Муфтина впервые слышала от Коржикова такие откровенные речи, и они чем-то пугали ее, звали, куда ей вовсе не хотелось идти. У Муфтиной была повышенная мнительность, неодолимый страх перед грубой и непреклонной силой, правящей Советской страной.
Табачный дым в комнате казался ей пороховым. Форточек обычно не открывали: везде мерещились «уши ОГПУ». Дышать становилось труднее, а врачи подозревали у Муфтиной астму.

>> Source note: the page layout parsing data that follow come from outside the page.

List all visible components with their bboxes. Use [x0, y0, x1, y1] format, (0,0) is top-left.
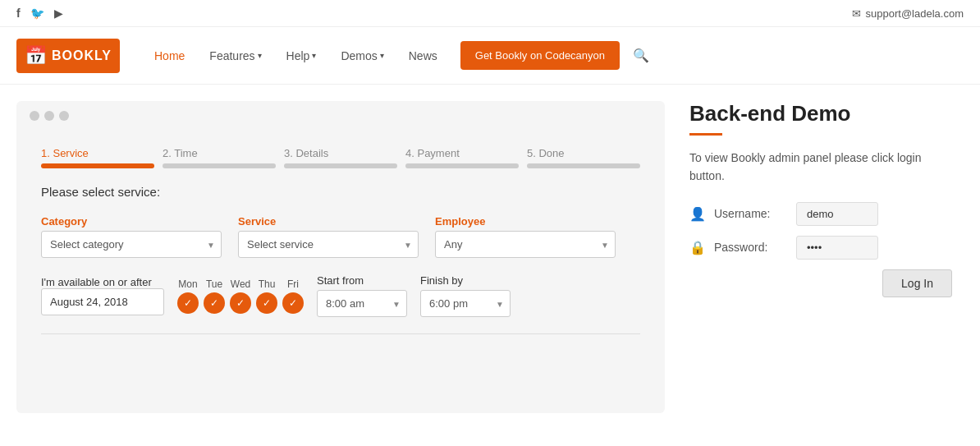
day-mon-label: Mon — [178, 278, 197, 290]
password-label: Password: — [714, 241, 788, 254]
youtube-link[interactable]: ▶ — [54, 7, 63, 20]
category-select[interactable]: Select category — [41, 231, 222, 258]
day-fri: Fri ✓ — [282, 278, 304, 314]
dot-1 — [30, 111, 39, 121]
day-mon-circle[interactable]: ✓ — [177, 292, 199, 314]
page-content: 1. Service 2. Time 3. Details — [0, 85, 980, 430]
nav-features[interactable]: Features ▾ — [199, 43, 271, 69]
finish-time-label: Finish by — [420, 274, 511, 287]
day-thu-label: Thu — [259, 278, 276, 290]
password-row: 🔒 Password: •••• — [689, 236, 952, 260]
booking-widget: 1. Service 2. Time 3. Details — [16, 101, 665, 413]
step-2: 2. Time — [163, 147, 276, 168]
please-select-text: Please select service: — [41, 185, 640, 199]
day-wed-label: Wed — [231, 278, 250, 290]
search-icon[interactable]: 🔍 — [633, 48, 649, 63]
social-links: f 🐦 ▶ — [16, 7, 63, 20]
service-label: Service — [238, 215, 419, 228]
nav-demos[interactable]: Demos ▾ — [331, 43, 393, 69]
employee-group: Employee Any — [435, 215, 616, 258]
mail-icon: ✉ — [852, 7, 861, 20]
lock-icon: 🔒 — [689, 240, 706, 255]
availability-row: I'm available on or after Mon ✓ Tue ✓ We… — [41, 274, 640, 317]
finish-time-select-wrapper: 6:00 pm — [420, 290, 511, 317]
date-input[interactable] — [41, 288, 164, 315]
service-select-wrapper: Select service — [238, 231, 419, 258]
step-3-label: 3. Details — [284, 147, 397, 159]
sidebar: Back-end Demo To view Bookly admin panel… — [689, 101, 952, 413]
employee-label: Employee — [435, 215, 616, 228]
category-label: Category — [41, 215, 222, 228]
logo-text: BOOKLY — [52, 48, 112, 63]
step-2-bar — [163, 163, 276, 168]
sidebar-title: Back-end Demo — [689, 101, 952, 126]
step-1-label: 1. Service — [41, 147, 154, 159]
demos-chevron: ▾ — [380, 51, 384, 60]
step-4-bar — [405, 163, 519, 168]
username-row: 👤 Username: demo — [689, 202, 952, 226]
steps-row: 1. Service 2. Time 3. Details — [41, 147, 640, 168]
step-3: 3. Details — [284, 147, 397, 168]
login-form: 👤 Username: demo 🔒 Password: •••• Log In — [689, 202, 952, 297]
day-thu: Thu ✓ — [256, 278, 277, 314]
employee-select-wrapper: Any — [435, 231, 616, 258]
start-time-label: Start from — [317, 274, 407, 287]
widget-body: 1. Service 2. Time 3. Details — [16, 131, 665, 351]
nav-help[interactable]: Help ▾ — [277, 43, 327, 69]
support-email-area: ✉ support@ladela.com — [852, 7, 964, 20]
category-select-wrapper: Select category — [41, 231, 222, 258]
username-label: Username: — [714, 207, 788, 220]
sidebar-description: To view Bookly admin panel please click … — [689, 149, 952, 186]
day-fri-label: Fri — [287, 278, 299, 290]
nav-news[interactable]: News — [399, 43, 447, 69]
facebook-link[interactable]: f — [16, 7, 21, 20]
features-chevron: ▾ — [258, 51, 262, 60]
password-value: •••• — [796, 236, 878, 260]
employee-select[interactable]: Any — [435, 231, 616, 258]
navbar: 📅 BOOKLY Home Features ▾ Help ▾ Demos ▾ … — [0, 27, 980, 85]
day-wed: Wed ✓ — [230, 278, 251, 314]
service-select[interactable]: Select service — [238, 231, 419, 258]
finish-time-select[interactable]: 6:00 pm — [420, 290, 511, 317]
day-tue-label: Tue — [206, 278, 222, 290]
step-3-bar — [284, 163, 397, 168]
step-4-label: 4. Payment — [405, 147, 519, 159]
day-mon: Mon ✓ — [177, 278, 199, 314]
start-time-select-wrapper: 8:00 am — [317, 290, 407, 317]
day-fri-circle[interactable]: ✓ — [282, 292, 304, 314]
service-group: Service Select service — [238, 215, 419, 258]
dot-3 — [59, 111, 69, 121]
nav-links: Home Features ▾ Help ▾ Demos ▾ News Get … — [144, 41, 964, 70]
sidebar-underline — [689, 133, 722, 136]
service-fields-row: Category Select category Service Select … — [41, 215, 640, 258]
nav-home[interactable]: Home — [144, 43, 195, 69]
login-button[interactable]: Log In — [882, 269, 952, 297]
step-1: 1. Service — [41, 147, 154, 168]
user-icon: 👤 — [689, 206, 706, 222]
logo-icon: 📅 — [25, 45, 47, 67]
top-bar: f 🐦 ▶ ✉ support@ladela.com — [0, 0, 980, 27]
step-5: 5. Done — [527, 147, 640, 168]
widget-titlebar — [16, 101, 665, 131]
username-value: demo — [796, 202, 878, 226]
twitter-link[interactable]: 🐦 — [30, 7, 44, 20]
availability-label: I'm available on or after — [41, 276, 164, 288]
step-5-label: 5. Done — [527, 147, 640, 159]
start-time-select[interactable]: 8:00 am — [317, 290, 407, 317]
category-group: Category Select category — [41, 215, 222, 258]
step-4: 4. Payment — [405, 147, 519, 168]
divider — [41, 333, 640, 334]
cta-button[interactable]: Get Bookly on Codecanyon — [460, 41, 620, 70]
finish-time-group: Finish by 6:00 pm — [420, 274, 511, 317]
day-thu-circle[interactable]: ✓ — [256, 292, 277, 314]
day-tue-circle[interactable]: ✓ — [204, 292, 225, 314]
day-checks: Mon ✓ Tue ✓ Wed ✓ Thu ✓ — [177, 278, 304, 314]
day-tue: Tue ✓ — [204, 278, 225, 314]
logo[interactable]: 📅 BOOKLY — [16, 39, 120, 73]
day-wed-circle[interactable]: ✓ — [230, 292, 251, 314]
support-email: support@ladela.com — [866, 7, 964, 20]
start-time-group: Start from 8:00 am — [317, 274, 407, 317]
availability-label-group: I'm available on or after — [41, 276, 164, 315]
step-5-bar — [527, 163, 640, 168]
help-chevron: ▾ — [312, 51, 316, 60]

Коржиков охотно согласился проводить ее, и они, спустившись по темной лестнице в глухой переулок, пошли по направлению к Собачьей площадке.
— Смертельно устала, — жаловалась Муфтина, крепко опираясь на руку Коржикова. — Я устала от постоянной грубости, от бескультурья, от отсутствия элементарных удобств на работе, от окриков и понукания. За стенами учреждения человеку нужно выбрасывать из головы все, что относится к службе. А я не могу... Вот иду с вами, а мне мерещится Фомин, его наглость, слышится шум станков... Я легла бы под колеса трамвая, если бы знала, что они раздавят меня сразу насмерть. Но я боюсь очутиться в больнице Склифосовского изувеченной и живой...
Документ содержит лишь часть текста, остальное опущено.